All you need to enter and depart Ecuador is a valid passport with evidence of return or onward travel. With a U.S. passport, you will automatically receive a free 90-day tourist visa. For more information, see the State Department’s Ecuador travel page.
The cost for this trip includes ground and water transportation, domestic air travel to and from Baltra Island in the Galapagos, food, lodging, park entrance fees, local guides, and all activities for a tight-knit group of 14 explorers. We chose the accommodations based upon several factors including sustainability; sustainable and fair ecotourism providers can cost a bit more. By traveling with us, you will also get the rare chance to learn from and nerd out with Phil Torres and Jason G. Goldman, both of whom are wildlife biologists, skilled photographers, and seasoned science journalists who have traveled the globe in search of gripping stories about the natural world.

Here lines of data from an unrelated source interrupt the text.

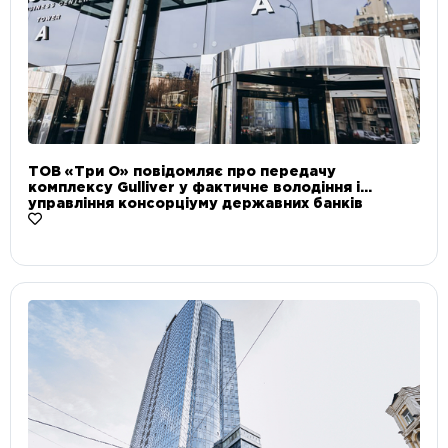
ТОВ «Три О» повідомляє про передачу
комплексу Gulliver у фактичне володіння і
управління консорціуму державних банків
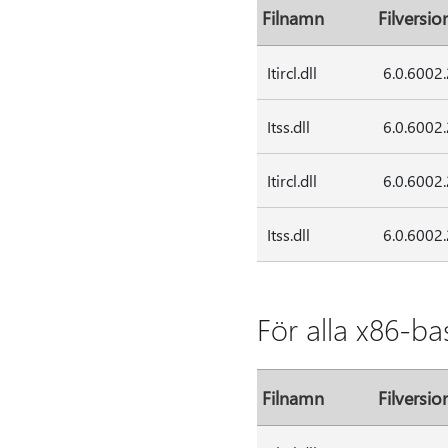
Filnamn
Filversio
Itircl.dll
6.0.6002
Itss.dll
6.0.6002
Itircl.dll
6.0.6002
Itss.dll
6.0.6002
För alla x86-b
Filnamn
Filversio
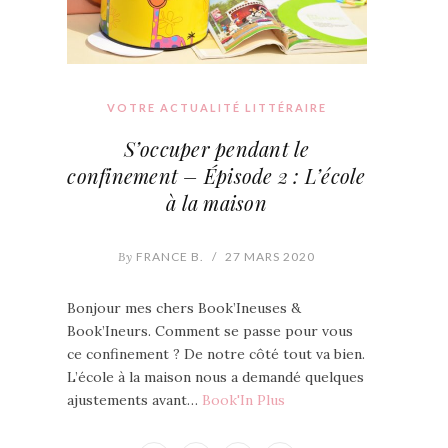
VOTRE ACTUALITÉ LITTÉRAIRE
S’occuper pendant le
confinement – Épisode 2 : L’école
à la maison
By
FRANCE B.
/
27 MARS 2020
Bonjour mes chers Book’Ineuses &
Book’Ineurs. Comment se passe pour vous
ce confinement ? De notre côté tout va bien.
L’école à la maison nous a demandé quelques
ajustements avant…
Book'In Plus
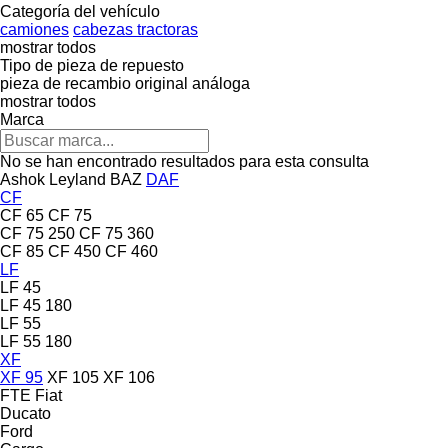
Categoría del vehículo
camiones
cabezas tractoras
mostrar todos
Tipo de pieza de repuesto
pieza de recambio original
análoga
mostrar todos
Marca
No se han encontrado resultados para esta consulta
Ashok Leyland
BAZ
DAF
CF
CF 65
CF 75
CF 75 250
CF 75 360
CF 85
CF 450
CF 460
LF
LF 45
LF 45 180
LF 55
LF 55 180
XF
XF 95
XF 105
XF 106
FTE
Fiat
Ducato
Ford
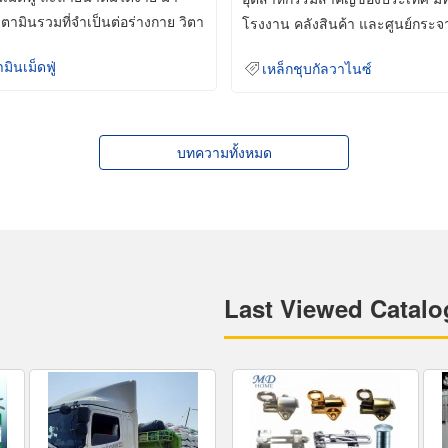
ิตามินรวมที่จำเป็นต่อร่างกาย วิตา
โรงงาน คลังสินค้า และศูนย์กระจ
สินค้าจำนวนมาก
ามินเม็ดฟู่
เหล็กชุบกัลวาไนซ์
บทความทั้งหมด
Last Viewed Catalo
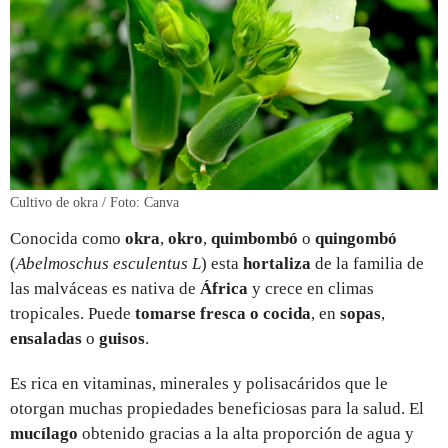
Cultivo de okra / Foto: Canva
Conocida como
okra
,
okro
,
quimbombó
o
quingombó
(
Abelmoschus esculentus L
) esta
hortaliza
de la familia de
las malváceas es nativa de
África
y crece en climas
tropicales. Puede
tomarse fresca o cocida
, en
sopas
,
ensaladas
o
guisos
.
Es rica en vitaminas, minerales y polisacáridos que le
otorgan muchas propiedades beneficiosas para la salud. El
mucílago
obtenido gracias a la alta proporción de agua y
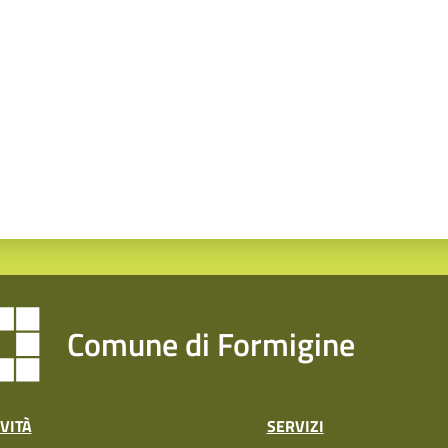
a da 1 a 5 stelle
Comune di Formigine
VITÀ
SERVIZI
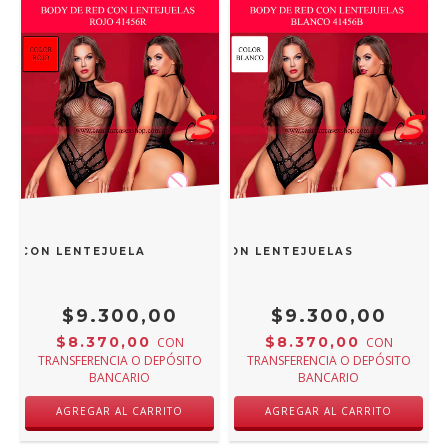
ED CON LENTEJUELAS ROJO 41456R
BODY DE RED CON LENTEJUELAS BLANCO 41
$9.300,00
$9.300,00
$8.370,00
$8.370,00
CON
CON
TRANSFERENCIA O DEPÓSITO
TRANSFERENCIA O DEPÓSITO
BANCARIO
BANCARIO
AGREGAR AL CARRITO
AGREGAR AL CARRITO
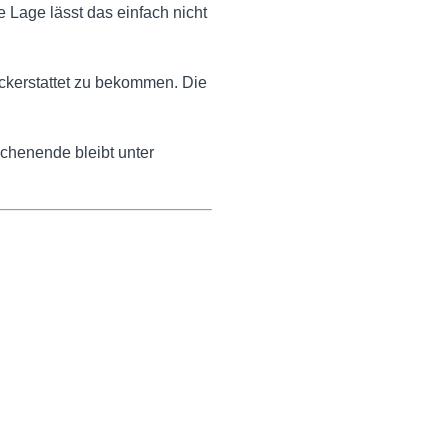
Lage lässt das einfach nicht
ückerstattet zu bekommen. Die
chenende bleibt unter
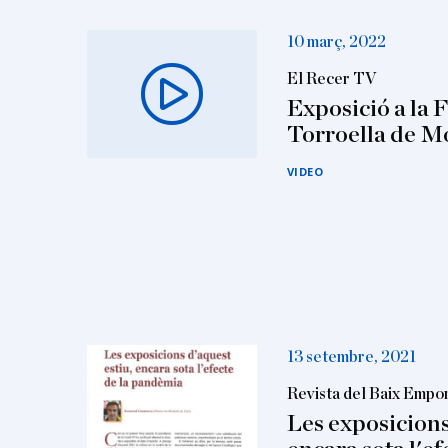
10 març, 2022
El Recer TV
Exposició a la 
Torroella de M
VIDEO
13 setembre, 2021
Revista del Baix Empo
Les exposicions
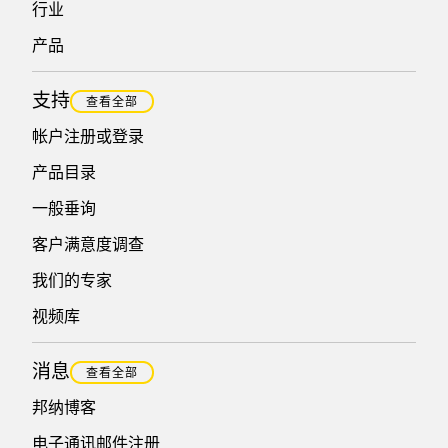
行业
产品
支持
查看全部
帐户注册或登录
产品目录
一般垂询
客户满意度调查
我们的专家
视频库
消息
查看全部
邦纳博客
电子通讯邮件注册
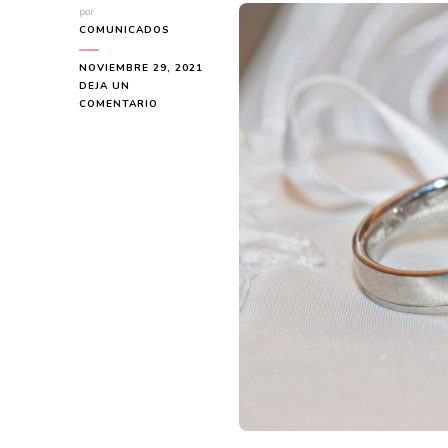
por
COMUNICADOS
NOVIEMBRE 29, 2021
DEJA UN
EN
COMENTARIO
JOYAS
PERSONALIZADAS,
EL
MEJOR
REGALO
DE
NAVIDAD
QUE
HAY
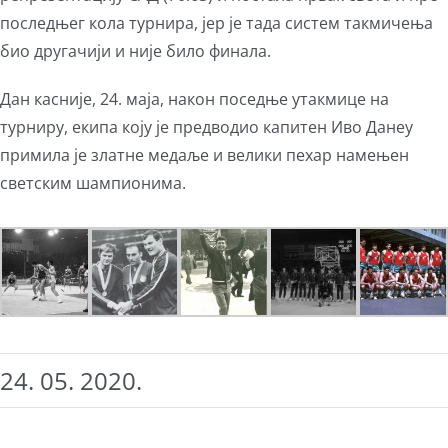
последњег кола турнира, јер је тада систем такмичења
био другачији и није било финала.
Дан касније, 24. маја, након поседње утакмице на
турниру, екипа коју је предводио капитен Иво Данеу
примила је златне медаље и велики пехар намењен
светским шампионима.
24. 05. 2020.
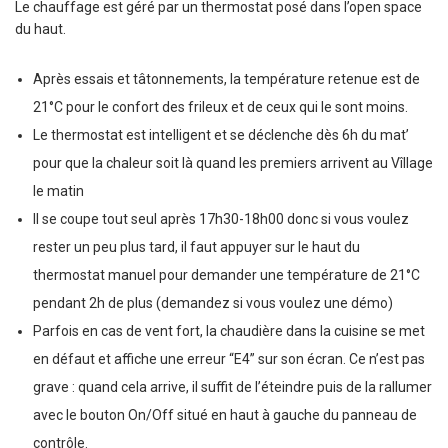
Le chauffage est géré par un thermostat posé dans l’open space
du haut.
Après essais et tâtonnements, la température retenue est de
21°C pour le confort des frileux et de ceux qui le sont moins.
Le thermostat est intelligent et se déclenche dès 6h du mat’
pour que la chaleur soit là quand les premiers arrivent au Vîllage
le matin
Il se coupe tout seul après 17h30-18h00 donc si vous voulez
rester un peu plus tard, il faut appuyer sur le haut du
thermostat manuel pour demander une température de 21°C
pendant 2h de plus (demandez si vous voulez une démo)
Parfois en cas de vent fort, la chaudière dans la cuisine se met
en défaut et affiche une erreur “E4” sur son écran. Ce n’est pas
grave : quand cela arrive, il suffit de l’éteindre puis de la rallumer
avec le bouton On/Off situé en haut à gauche du panneau de
contrôle.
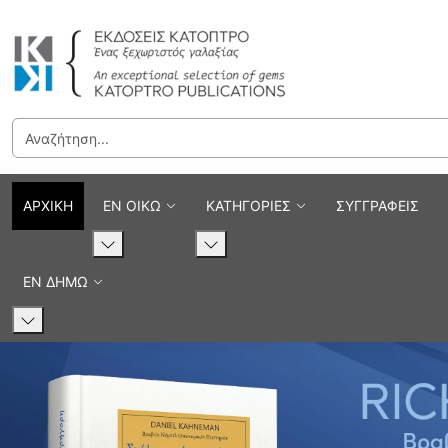
Εκδόσεις Κάτοπτρο - Επιστ
ΑΡΧΙΚΗ
ΕΝ ΟΙΚΩ
ΚΑΤΗΓΟΡΙΕΣ
ΣΥΓΓΡΑΦΕΙΣ
ΕΝ ΔΗΜΩ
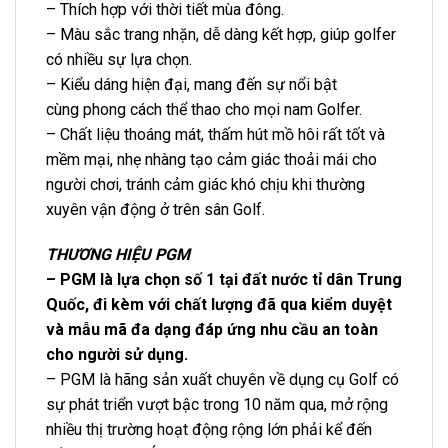
– Thích hợp với thời tiết mùa đông.
– Màu sắc trang nhặn, dễ dàng kết hợp, giúp golfer
có nhiều sự lựa chọn.
– Kiểu dáng hiện đại, mang đến sự nổi bật
cùng phong cách thể thao cho mọi nam Golfer.
– Chất liệu thoáng mát, thấm hút mồ hôi rất tốt và
mềm mại, nhẹ nhàng tạo cảm giác thoải mái cho
người chơi, tránh cảm giác khó chịu khi thường
xuyên vận động ở trên sân Golf.
THƯƠNG HIỆU PGM
– PGM là lựa chọn số 1 tại đất nước tỉ dân Trung
Quốc, đi kèm với chất lượng đã qua kiểm duyệt
và mẫu mã đa dạng đáp ứng nhu cầu an toàn
cho người sử dụng.
– PGM là hãng sản xuất chuyên về dụng cụ Golf có
sự phát triển vượt bậc trong 10 năm qua, mở rộng
nhiều thị trường hoạt động rộng lớn phải kể đến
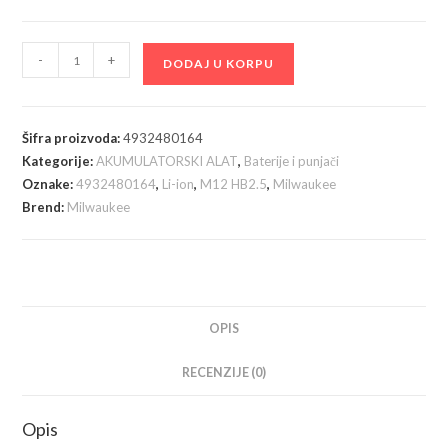
Milwaukee
-
+
DODAJ U KORPU
M12
HB2,5
HIGH
Šifra proizvoda:
4932480164
OUTPUT
Kategorije:
AKUMULATORSKI ALAT
,
Baterije i punjači
Baterija
Oznake:
4932480164
,
Li-ion
,
M12 HB2.5
,
Milwaukee
Li-
Brend:
Milwaukee
ion12V;
2,5Ah
–
4932480164
količina
OPIS
RECENZIJE (0)
Opis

Most dietary restrictions can be accommodated if advance notice is given, though in most cases ingredients can't be substituted or omitted from particular dishes. If you have a severe allergy, please contact us to find out if this is the right trip for you.
Your participation in this trip helps to support the vital conservation work carried out by the Galápagos National Park and the Charles Darwin Research Foundation. Together, these institutions study, manage, and protect the National Park, which covers some 97% of the archipelago's landmass, and the Marine Reserve. This work includes visitor education, habitat restoration, invasive species removal, captive breeding programs, and more. In addition, while most visitors to the islands travel by yacht or cruise ship, we'll stay in lodges and hotels. That means much more of the money we spend on food and lodging remains with local residents rather than international corporations. By providing financial incentives through tourism, local businesses and families are empowered to view wildlife and wild spaces as worthy of protection. You can increase your impact even more by purchasing souvenirs from locally owned businesses and by offering cash tips to lodge staff, drivers, boat crews, and local guides.